4. In the case of two competing life cycles, it is not clear, to me, what is the qualitative result. The kernel is introduced in four forms suggested by the authors (Figure 2). It is concluded that depending on whether one has a killer kernel or victim kernel one life cycle wins and in other cases there might be coexistence. Are there further results? For example can one in principle states the condition for ESS or selection advantage of one life cycle?

5. (Similar to the previous comment) How does different kernels (victim or killer) improve or modify condition for selection of one life cycle while competing with another? The answer is detailed but it is useful to sum up the overall behavior cycles.

6. I want to comment that the three life cycle competition results was interesting and the analogy with rock-paper-scissor game was clarifying the findings.

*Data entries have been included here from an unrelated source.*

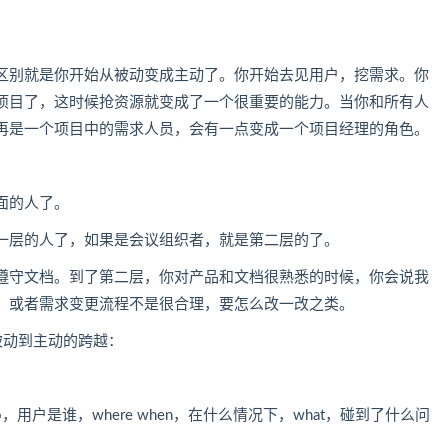
区别就是你开始从被动变成主动了。你开始去见用户，挖需求。你
项目了，这时候抢资源就变成了一个很重要的能力。当你和所有人
再是一个项目中的需求人员，会有一点变成一个项目经理的角色。
面的人了。
一层的人了，如果是会议组织者，就是第二层的了。
遵守文档。到了第二层，你对产品和文档很熟悉的时候，你会说我
。或者需求变更流程不是很合理，要怎么改一改之类。
被动到主动的跨越：
用户是谁，where when，在什么情况下，what，碰到了什么问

7. Does the introduction of kernel term overall promotes coexistence between two life cycles?

8. While the paper has a theory approach and the generality of results justifies it, it would be very useful to connect the general finding with the observations in experimental evolution of multicellularity. For example, discuss cases where there are unique life cycles and when there are more than one.

The evolution of multicellular life cycles is a central process in the course of the emergence of multicellularity. The model suggested by authors connects evolution of multicellular life cycles to evolutionary game theory. The introduction of the interaction terms seems to be a great modeling way to discuss under what circumstances different life cycles can coexist or when one life cycle is chosen among other potential ones due to a natural selection among life cycles. The results are discussed in some details but due to complexity in some cases examples are used. I recommend this work for publication in Journal eLife after revision. It is a new model with high impact on the field of evolution of multicellular structures.

Reviewer #2 (Recommendations for the authors):

1) The first paragraph does not contain any references to back up the claims presented by the authors. It would be good to address this and add appropriate references.

2) In Figure 1 it would be good to explicitly state in the caption what the different colors for the groups mean.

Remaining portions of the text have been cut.